Why don't brain cells regenerate?


Cells don’t often regenerate. In some animals, limbs regenerate, and some parts of the human body, such as the ends of the fingers, can regenerate. Such regeneration almost always results from the production of replacement cells.
Cells are replaced by production of stem cells and, most commonly, precursor cells that are derived from stem cells. Once a cell becomes specialized for a specific purpose, it generally loses the ability to divide. This loss is induced so that higher level processes can decide the lifetimes of various types of cells.
One exception to this lifetime rule is neurons, which are constructed of multiple compartments, allowing a compartment to die without dooming the whole cell. However, when a compartment dies, it is usually not replaced since there is no master plan which would guide its regeneration. The exception to this is that neurons in a neural sheathe (a nerve fiber), mostly peripheral system neurons, can extend a regenerated compartment within the sheathe and grow to the end of the sheathe, and may be lucky enough to reconnect there. There are no neural sheathes in the brain.
Another exception to the lifetime rule is cancer, where stem cells, precursor cells, and ordinary cells, can be modified by the cancer to allow mitosis. This fuels the characteristic runaway growth seen in cancer. It is also the reason most cell growth is limited to the smaller number of precursor cells rather than delegated to all cells, since the odds of a random mutation are less likely to be propagated.

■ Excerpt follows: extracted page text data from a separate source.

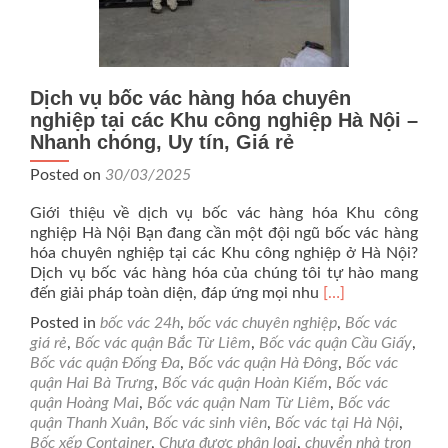
Dịch vụ bốc vác hàng hóa chuyên
nghiệp tại các Khu công nghiệp Hà Nội –
Nhanh chóng, Uy tín, Giá rẻ
Posted on
30/03/2025
Giới thiệu về dịch vụ bốc vác hàng hóa Khu công
nghiệp Hà Nội Bạn đang cần một đội ngũ bốc vác hàng
hóa chuyên nghiệp tại các Khu công nghiệp ở Hà Nội?
Dịch vụ bốc vác hàng hóa của chúng tôi tự hào mang
Read
đến giải pháp toàn diện, đáp ứng mọi nhu
[…]
more
Posted in
bốc vác 24h
,
bốc vác chuyên nghiệp
,
Bốc vác
about
giá rẻ
,
Bốc vác quận Bắc Từ Liêm
,
Bốc vác quận Cầu Giấy
,
Dịch
Bốc vác quận Đống Đa
,
Bốc vác quận Hà Đông
,
Bốc vác
vụ
quận Hai Bà Trưng
,
Bốc vác quận Hoàn Kiếm
,
Bốc vác
bốc
quận Hoàng Mai
,
Bốc vác quận Nam Từ Liêm
,
Bốc vác
vác
quận Thanh Xuân
,
Bốc vác sinh viên
,
Bốc vác tại Hà Nội
,
hàng
Bốc xếp Container
,
Chưa được phân loại
,
chuyển nhà trọn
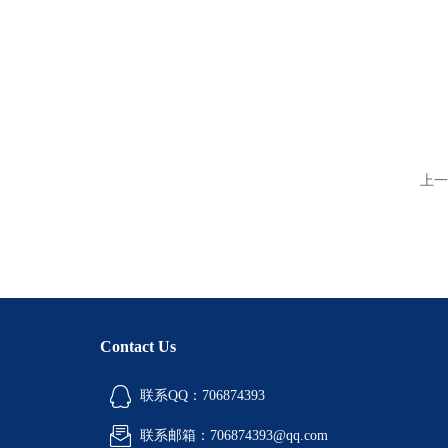
上一
Contact Us
联系QQ：706874393
联系邮箱：706874393@qq.com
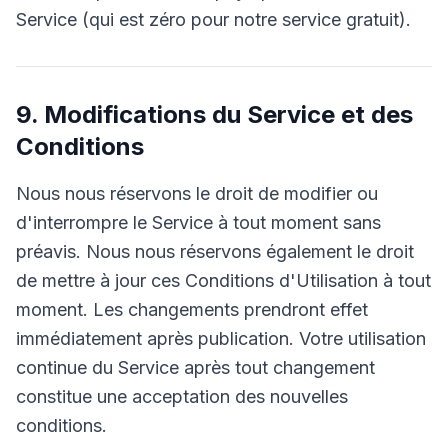
Service (qui est zéro pour notre service gratuit).
9. Modifications du Service et des
Conditions
Nous nous réservons le droit de modifier ou
d'interrompre le Service à tout moment sans
préavis. Nous nous réservons également le droit
de mettre à jour ces Conditions d'Utilisation à tout
moment. Les changements prendront effet
immédiatement après publication. Votre utilisation
continue du Service après tout changement
constitue une acceptation des nouvelles
conditions.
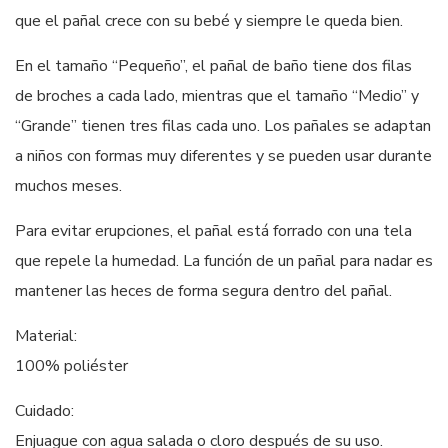
que el pañal crece con su bebé y siempre le queda bien.
En el tamaño “Pequeño”, el pañal de baño tiene dos filas
de broches a cada lado, mientras que el tamaño “Medio” y
“Grande” tienen tres filas cada uno. Los pañales se adaptan
a niños con formas muy diferentes y se pueden usar durante
muchos meses.
Para evitar erupciones, el pañal está forrado con una tela
que repele la humedad. La función de un pañal para nadar es
mantener las heces de forma segura dentro del pañal.
Material:
100% poliéster
Cuidado:
Enjuague con agua salada o cloro después de su uso.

Brain cells don’t regenerate because all their value is in their connections, so once they die (or a compartment dies), connection information is lost. This also contributes to the relative rarity of brain cancer.
It is reported (and likely) that precursor cells create new neurons in the hippocampus, and there is also strong evidence of new neurons in the cerebellum. This is not regeneration, but new growth. The hippocampus and cerebellum contain processes that exploit new neurons, and this creation seems to support both of their jobs of learning.